Document structure recognition data
::::::::::

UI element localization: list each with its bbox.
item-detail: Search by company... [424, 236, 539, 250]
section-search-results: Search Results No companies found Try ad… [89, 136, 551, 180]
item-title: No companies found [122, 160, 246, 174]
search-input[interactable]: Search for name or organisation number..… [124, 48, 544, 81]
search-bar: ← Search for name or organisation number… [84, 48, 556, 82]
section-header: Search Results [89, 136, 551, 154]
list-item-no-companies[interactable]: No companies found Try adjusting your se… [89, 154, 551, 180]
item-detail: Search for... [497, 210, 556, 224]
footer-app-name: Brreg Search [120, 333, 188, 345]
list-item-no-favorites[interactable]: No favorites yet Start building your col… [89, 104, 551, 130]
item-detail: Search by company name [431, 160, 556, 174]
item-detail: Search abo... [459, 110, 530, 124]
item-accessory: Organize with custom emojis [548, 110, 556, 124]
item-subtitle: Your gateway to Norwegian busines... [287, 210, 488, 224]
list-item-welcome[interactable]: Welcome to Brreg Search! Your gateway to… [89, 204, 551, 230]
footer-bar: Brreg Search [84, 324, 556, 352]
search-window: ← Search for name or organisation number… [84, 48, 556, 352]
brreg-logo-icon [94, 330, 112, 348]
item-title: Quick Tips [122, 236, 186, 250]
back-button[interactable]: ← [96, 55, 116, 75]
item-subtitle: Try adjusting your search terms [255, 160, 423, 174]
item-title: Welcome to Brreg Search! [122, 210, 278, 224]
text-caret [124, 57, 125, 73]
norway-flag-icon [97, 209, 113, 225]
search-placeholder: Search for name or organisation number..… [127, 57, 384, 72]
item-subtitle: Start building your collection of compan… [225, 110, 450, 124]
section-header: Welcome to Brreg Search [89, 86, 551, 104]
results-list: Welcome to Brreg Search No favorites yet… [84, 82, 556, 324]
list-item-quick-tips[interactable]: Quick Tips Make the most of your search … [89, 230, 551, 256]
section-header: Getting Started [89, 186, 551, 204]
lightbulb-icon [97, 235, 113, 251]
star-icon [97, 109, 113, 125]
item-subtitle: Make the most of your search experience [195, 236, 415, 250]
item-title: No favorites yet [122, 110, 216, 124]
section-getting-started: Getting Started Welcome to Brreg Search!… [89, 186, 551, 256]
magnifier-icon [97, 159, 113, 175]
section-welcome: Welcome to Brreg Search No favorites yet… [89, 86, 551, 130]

::::::::::

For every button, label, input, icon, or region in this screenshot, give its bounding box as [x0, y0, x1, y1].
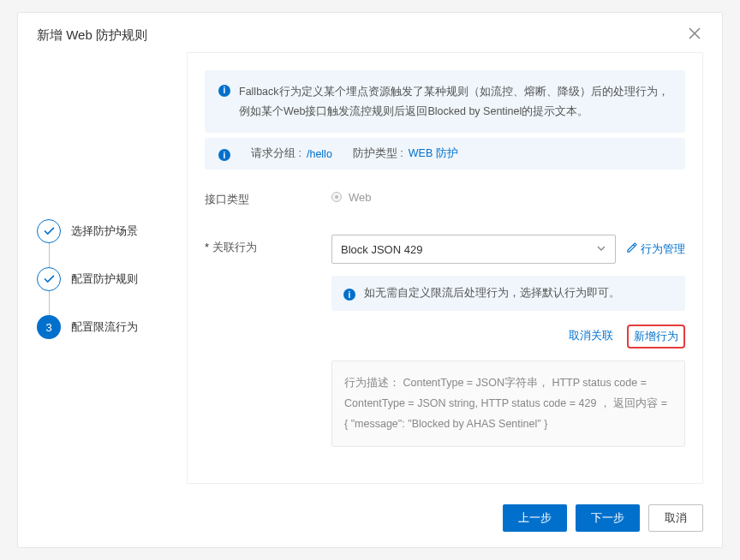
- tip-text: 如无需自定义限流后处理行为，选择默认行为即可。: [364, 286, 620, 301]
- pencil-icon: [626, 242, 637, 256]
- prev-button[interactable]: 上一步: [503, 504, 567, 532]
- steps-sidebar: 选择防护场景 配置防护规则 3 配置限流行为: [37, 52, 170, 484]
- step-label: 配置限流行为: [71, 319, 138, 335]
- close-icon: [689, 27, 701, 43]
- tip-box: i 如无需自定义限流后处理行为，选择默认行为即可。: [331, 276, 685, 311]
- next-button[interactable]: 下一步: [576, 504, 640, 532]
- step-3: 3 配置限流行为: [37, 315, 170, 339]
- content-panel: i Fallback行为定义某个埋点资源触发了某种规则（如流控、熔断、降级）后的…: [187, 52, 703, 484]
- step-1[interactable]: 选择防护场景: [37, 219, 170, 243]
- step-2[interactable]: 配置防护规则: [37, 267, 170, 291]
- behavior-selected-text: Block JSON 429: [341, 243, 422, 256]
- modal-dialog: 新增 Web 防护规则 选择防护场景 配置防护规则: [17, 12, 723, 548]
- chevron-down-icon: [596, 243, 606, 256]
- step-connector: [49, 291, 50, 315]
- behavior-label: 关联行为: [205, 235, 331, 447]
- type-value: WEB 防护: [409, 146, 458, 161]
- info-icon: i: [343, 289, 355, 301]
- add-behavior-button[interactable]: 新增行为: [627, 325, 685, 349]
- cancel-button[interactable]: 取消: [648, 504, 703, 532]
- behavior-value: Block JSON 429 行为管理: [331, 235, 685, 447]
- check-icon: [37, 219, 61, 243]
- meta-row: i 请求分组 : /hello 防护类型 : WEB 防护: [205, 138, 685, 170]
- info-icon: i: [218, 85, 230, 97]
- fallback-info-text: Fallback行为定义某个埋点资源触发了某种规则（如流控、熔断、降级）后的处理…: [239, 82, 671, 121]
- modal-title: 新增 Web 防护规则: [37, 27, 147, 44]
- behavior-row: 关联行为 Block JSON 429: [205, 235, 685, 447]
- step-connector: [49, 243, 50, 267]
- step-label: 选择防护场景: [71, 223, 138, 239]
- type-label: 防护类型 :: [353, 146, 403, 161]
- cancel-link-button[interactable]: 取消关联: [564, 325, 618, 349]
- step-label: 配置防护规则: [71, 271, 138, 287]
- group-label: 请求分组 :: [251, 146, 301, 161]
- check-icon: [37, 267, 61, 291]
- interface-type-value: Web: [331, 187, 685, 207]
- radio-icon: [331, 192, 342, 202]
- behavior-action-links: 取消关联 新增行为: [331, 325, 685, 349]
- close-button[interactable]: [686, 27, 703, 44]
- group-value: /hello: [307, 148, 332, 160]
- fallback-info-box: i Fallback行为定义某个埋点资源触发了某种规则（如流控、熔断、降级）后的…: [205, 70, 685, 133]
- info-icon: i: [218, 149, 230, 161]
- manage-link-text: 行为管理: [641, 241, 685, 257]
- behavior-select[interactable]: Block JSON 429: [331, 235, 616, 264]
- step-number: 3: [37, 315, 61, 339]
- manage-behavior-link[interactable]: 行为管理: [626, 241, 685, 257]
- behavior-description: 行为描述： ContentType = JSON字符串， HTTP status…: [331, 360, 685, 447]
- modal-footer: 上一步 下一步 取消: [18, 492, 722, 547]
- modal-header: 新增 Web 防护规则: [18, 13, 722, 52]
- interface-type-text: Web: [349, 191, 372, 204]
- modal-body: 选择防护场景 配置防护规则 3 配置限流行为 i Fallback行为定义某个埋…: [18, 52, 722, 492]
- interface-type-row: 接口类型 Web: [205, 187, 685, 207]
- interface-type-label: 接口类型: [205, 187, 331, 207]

::::::::::

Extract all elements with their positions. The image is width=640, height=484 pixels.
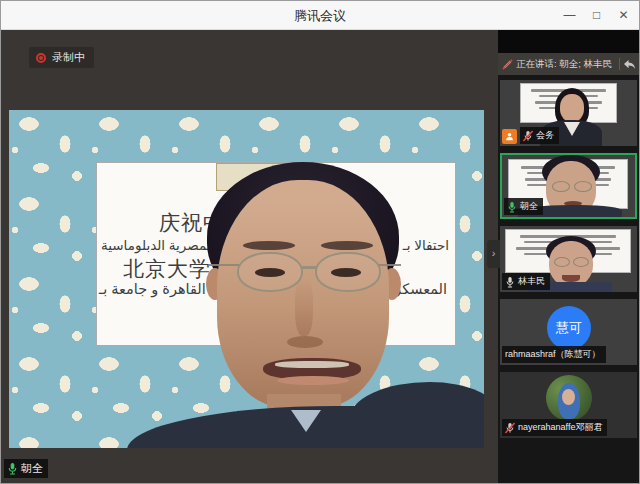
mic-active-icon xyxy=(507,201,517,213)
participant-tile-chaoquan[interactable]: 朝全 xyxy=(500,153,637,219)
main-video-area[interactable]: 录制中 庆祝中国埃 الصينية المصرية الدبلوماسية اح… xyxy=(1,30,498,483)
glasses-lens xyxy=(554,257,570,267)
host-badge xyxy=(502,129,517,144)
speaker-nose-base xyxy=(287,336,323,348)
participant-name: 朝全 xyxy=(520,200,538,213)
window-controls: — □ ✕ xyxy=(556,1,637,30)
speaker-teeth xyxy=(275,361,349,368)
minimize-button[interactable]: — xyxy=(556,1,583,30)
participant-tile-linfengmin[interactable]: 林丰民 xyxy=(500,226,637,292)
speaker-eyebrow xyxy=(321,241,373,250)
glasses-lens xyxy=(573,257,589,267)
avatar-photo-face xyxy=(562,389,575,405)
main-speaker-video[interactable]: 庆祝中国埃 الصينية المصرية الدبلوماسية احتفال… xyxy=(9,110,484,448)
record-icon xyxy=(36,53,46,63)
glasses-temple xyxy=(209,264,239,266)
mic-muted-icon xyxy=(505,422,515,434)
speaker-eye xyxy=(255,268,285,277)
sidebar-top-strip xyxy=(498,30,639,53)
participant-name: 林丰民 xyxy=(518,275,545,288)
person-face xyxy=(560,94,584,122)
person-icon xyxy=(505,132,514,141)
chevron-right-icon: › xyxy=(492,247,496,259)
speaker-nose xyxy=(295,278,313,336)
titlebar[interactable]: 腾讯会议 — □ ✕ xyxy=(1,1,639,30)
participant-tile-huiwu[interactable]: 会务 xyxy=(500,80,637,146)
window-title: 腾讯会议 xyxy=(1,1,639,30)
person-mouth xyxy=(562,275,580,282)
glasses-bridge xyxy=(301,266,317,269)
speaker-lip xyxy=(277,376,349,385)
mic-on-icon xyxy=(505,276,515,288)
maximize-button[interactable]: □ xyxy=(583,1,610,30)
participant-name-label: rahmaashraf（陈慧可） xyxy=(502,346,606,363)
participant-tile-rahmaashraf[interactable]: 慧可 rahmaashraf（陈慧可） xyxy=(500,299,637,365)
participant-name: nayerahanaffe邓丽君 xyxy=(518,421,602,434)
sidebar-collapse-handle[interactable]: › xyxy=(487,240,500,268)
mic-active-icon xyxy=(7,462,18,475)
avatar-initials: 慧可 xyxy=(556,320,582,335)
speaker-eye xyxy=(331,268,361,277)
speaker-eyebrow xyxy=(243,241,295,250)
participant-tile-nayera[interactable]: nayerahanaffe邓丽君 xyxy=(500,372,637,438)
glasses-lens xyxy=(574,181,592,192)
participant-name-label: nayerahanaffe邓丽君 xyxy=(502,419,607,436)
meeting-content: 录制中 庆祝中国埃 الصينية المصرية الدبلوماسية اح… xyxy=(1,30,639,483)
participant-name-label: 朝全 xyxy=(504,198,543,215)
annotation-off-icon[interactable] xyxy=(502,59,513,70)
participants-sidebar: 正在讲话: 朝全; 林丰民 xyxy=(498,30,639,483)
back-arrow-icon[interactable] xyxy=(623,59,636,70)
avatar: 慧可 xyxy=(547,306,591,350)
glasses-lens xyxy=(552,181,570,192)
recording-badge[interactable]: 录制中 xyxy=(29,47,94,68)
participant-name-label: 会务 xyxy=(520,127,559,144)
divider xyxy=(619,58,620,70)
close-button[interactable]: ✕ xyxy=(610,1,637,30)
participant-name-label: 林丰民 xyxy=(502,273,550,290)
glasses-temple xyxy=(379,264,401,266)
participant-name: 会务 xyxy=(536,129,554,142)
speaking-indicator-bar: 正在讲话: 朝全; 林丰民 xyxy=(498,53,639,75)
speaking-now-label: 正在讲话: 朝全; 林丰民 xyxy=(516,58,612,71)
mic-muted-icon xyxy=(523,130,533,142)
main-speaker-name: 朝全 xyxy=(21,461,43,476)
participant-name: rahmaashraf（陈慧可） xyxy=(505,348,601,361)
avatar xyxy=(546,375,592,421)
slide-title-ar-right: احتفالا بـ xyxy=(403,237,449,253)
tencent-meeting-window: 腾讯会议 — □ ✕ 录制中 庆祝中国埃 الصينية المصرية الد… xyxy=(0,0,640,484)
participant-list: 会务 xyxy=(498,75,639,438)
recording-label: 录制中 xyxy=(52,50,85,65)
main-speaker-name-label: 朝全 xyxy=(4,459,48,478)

::::::::::

Problem details – The lines to return are those in the entries above that include "recording".

Answer section –
recording-badge[interactable]: 录制中 xyxy=(29,47,94,68)
recording-label: 录制中 xyxy=(52,50,85,65)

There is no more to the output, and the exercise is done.